The policy now evolving is not that of a centralized support for key US industries, as advocated by many Democrats. What is emerging is an ad hoc policy that deals with specific issues. These include steps to boost overseas trade (such as ending the Soviet grain and European pipeline embargoes); imposing import quotas to aid steel and autos; job retraining; urging, as the Reagan administration did this week, that antitrust laws be relaxed to assist funding for research and development; and enacting personal and business tax cuts to stimulate savings.

It is precisely because such an ad hoc policy is emerging from the demands of the economy that Washington officials must think through the long-range implications of the changes now under way. For Congress and the White House to hammer out a hodgepodge of self-conflicting laws would be unwise.

As Harvard professor Robert Reich recently noted, the issue is not whether the US should have an industrial policy, but ''how coherent it will be.''

What minimal steps should an industrial policy include - and not include? First the dubious proposals:

* As recognized by some economists at a recent conference sponsored by the Federal Reserve Bank of Kansas City, the US should avoid aiding specific industries. That means not establishing a multibillion-dollar national development bank. The old Reconstruction Finance Corporation, which some see as a model, was eventually phased out because of allegations of political favoritism. Wall Street investors have a hard enough time picking corporate ''winners.'' There is no reason to think Uncle Sam could do a better job.

* Another questionable element of such a policy would be a national ''superagency'' along the lines of Japan's powerful Ministry of International Trade and Industry.

Now what makes sense:

* Change tax and antitrust laws to direct added dollars into research and development.

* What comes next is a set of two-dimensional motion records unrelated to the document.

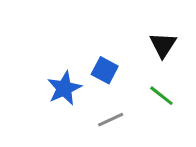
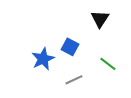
black triangle: (163, 45) -> (100, 19), moved

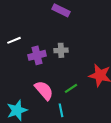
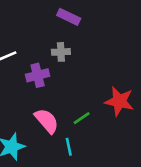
gray cross: (61, 50) -> (61, 52), moved

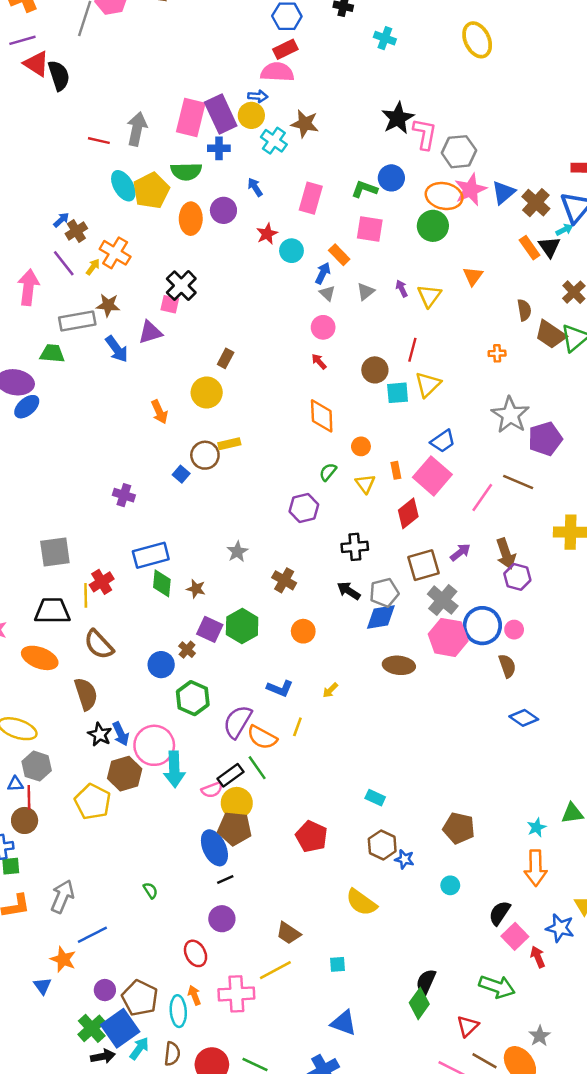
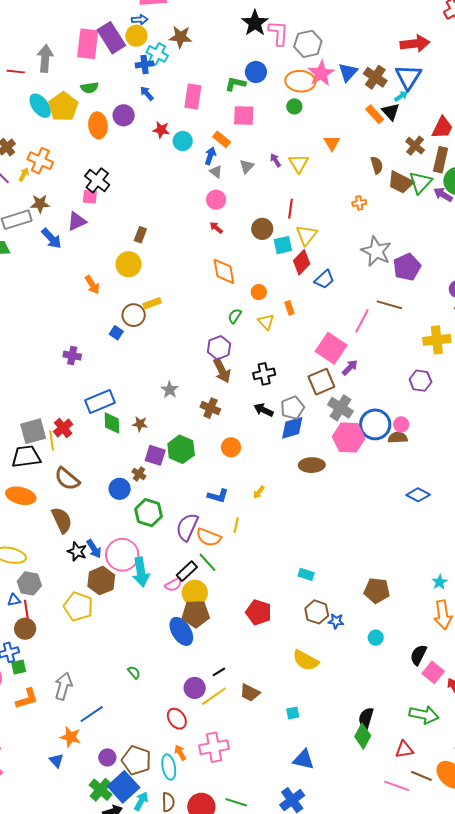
blue cross: (219, 148) -> (145, 64), moved
green semicircle: (186, 171) -> (89, 88), size x0.7
green circle: (433, 226) -> (294, 106), size x0.6
red star: (267, 234) -> (161, 130), turned -30
pink square: (432, 476) -> (331, 348), moved
red diamond: (408, 513) -> (302, 262), moved
gray square: (55, 552) -> (33, 431), moved
brown arrow: (506, 554) -> (222, 371), moved
purple hexagon: (517, 577) -> (420, 381), moved
brown semicircle: (507, 666) -> (398, 438), moved, turned -66
black line: (225, 880) -> (219, 672), moved
yellow line: (275, 970) -> (214, 696), moved
red triangle: (468, 1026) -> (404, 750), turned 42

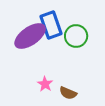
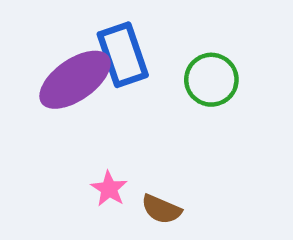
green circle: (76, 36) -> (211, 80), moved

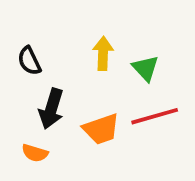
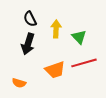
black semicircle: (29, 61) -> (30, 19), moved
black arrow: (51, 109) -> (28, 44), moved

The dollars could come from the federal government as well as from private industry.

* Federal statistical agencies, such as the Commerce Department, need to provide more timely information about the economy.

* Congress, the White House, and the Federal Reserve should strike a better balance between fiscal and monetary policies to ensure reaching the goals of high employment and price stability. Lurching from inflation fighting to fighting joblessness, and then back again, as has been the case with government in recent years, has hardly helped long-term economic stability.

* The federal government should be doing more to aid financially strapped businesses with job training and retraining programs.

* A new cabinet-level trade department, already proposed in Congress, should be created. An expanding, global, free trade is vital.

Presidential candidates will all want to take a position on a US industrial policy. That should bring the issue before the public in a healthy debate. Such a debate is necessary now that many of the elements of a new industrial policy are already emerging.